Unless you’re severely out of shape, doing only cardio cannot create enough stimulation to increase your muscle size, power, joint and tendon strength, or bone density. Yet as you age, these things decline, so the earlier you reverse it, the better you’ll be in your 50s, 60s, and beyond.
Do resistance training two to three times per week, and use heavier weights. On a scale from one to 10 (10 being the absolute hardest), it should feel like a seven or eight.
Unless it’s for specific rehabilitation, avoid using gloves, braces, wraps, belts, etc. while exercising. They can limit your movement and ability to sense and feel what you’re doing. For example, gloves seem to prevent calluses, but in reality, (1) you’ll get calluses anyway and (2) you won’t be able to grip your weights correctly, which throws off your technique. If you need those things, either avoid the exercises that necessitate them or do rehab exercises with a certified professional to heal those injuries in the first place.
As you age, your muscles get tighter and joints get stiffer—this can cause aches and injuries during exercise (or even daily life). That’s why it’s so vital to dedicate time to improve your flexibility and mobility.
Make sure to stretch before and after exercise. (Do dynamic stretches beforehand and static stretches afterward.) Beyond that, try yoga or just spend a few minutes every day doing gentle stretching.

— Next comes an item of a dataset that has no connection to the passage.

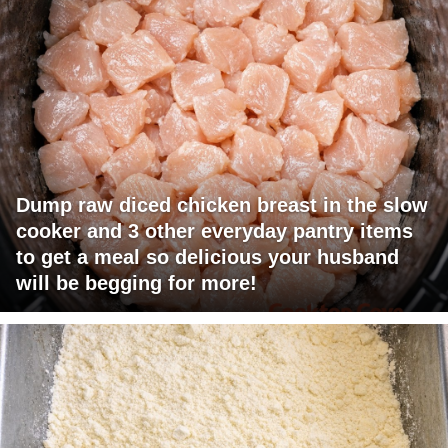
Dump raw diced chicken breast in the slow
cooker and 3 other everyday pantry items
to get a meal so delicious your husband
will be begging for more!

Exercise is amazing, but remember that your body improves while resting, not while training. Each week, take at least one day off from training. To stay active, you can do light stretching or take a relaxing walk. Then, every three to six weeks, reduce your training duration and intensity for an entire week to recover. Once you return to your regular routine, don’t be surprised if you become much fitter!
The last of these fitness habits that destroy your body after 60 has to do with using bad technique. Poor exercise technique compromises your performance, health, and safety. Also, exercise trains your brain and teaches you how to move during stress and fatigue. If you engrain bad movement patterns, your body will rely on them when tired, which skyrockets your odds of getting hurt.
Always use the correct technique even if you’re tired. It’s always a smart idea to get a coach to show you how to do movements correctly.